Yes, preprocessing Beaver triples in an offline phase leads to a faster online phase. The online phase of an AND gate requires just two openings plus local computations.
But there are other advantages as well. Define a "linear representation" $[x]$ to be any way of representing/distributing a value $x$ among parties such that the following properties hold:
The adversary's view of $[x]$ is independent of $x$.
Given $[x]$ and $[y]$, it is possible to compute $[x+y]$ via local computations only.
Given $[x]$ and $c$, it is possible to compute $[cx]$ via local computations only.
There is a protocol that opens $[x]$ to reveal $x$, even in the presence of an adversary (can be formulated for any adversarial model).
For example, Shamir secret shares are one possible linear representation, secure against semi-honest adversaries.

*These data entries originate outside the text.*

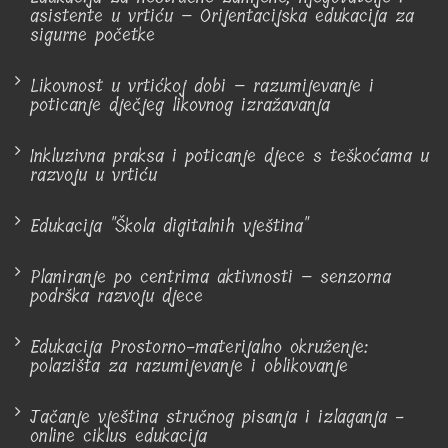
asistente u vrtiću – Orijentacijska edukacija za
sigurne početke
Likovnost u vrtićkoj dobi – razumijevanje i
poticanje dječjeg likovnog izražavanja
Inkluzivna praksa i poticanje djece s teškoćama u
razvoju u vrtiću
Edukacija "Škola digitalnih vještina"
Planiranje po centrima aktivnosti – senzorna
podrška razvoju djece
Edukacija Prostorno-materijalno okruženje:
polazišta za razumijevanje i oblikovanje
Jačanje vještina stručnog pisanja i izlaganja -
online ciklus edukacija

If you assume a setup phase in which parties obtain many Beaver triples $[x],[y],[xy]$ on random inputs, as well as many random $[r]$, then you can do MPC in a very straight-forward way.
This recipe for making an MPC protocol is appealing because you just have to define an appropriate linear representation and plug in. This is what SPDZ, MiniMAC, BDOZ, etc., do (plus other optimizations of course).
In particular, these protocols use a linear representation that is secure against a dishonest majority. If you use computational assumptions during the offline phase, then you can in fact generate such Beaver triples. If you just stick to the VSS paradigm then you cannot get security against dishonest majority.
For a good presentation of this MPC paradigm (abstract linear representations + pre-processed Beaver triples), I recommend the video lectures of Claudio Orlandi & Ivan Damgaard from the 2015 Bar-Ilan winter school.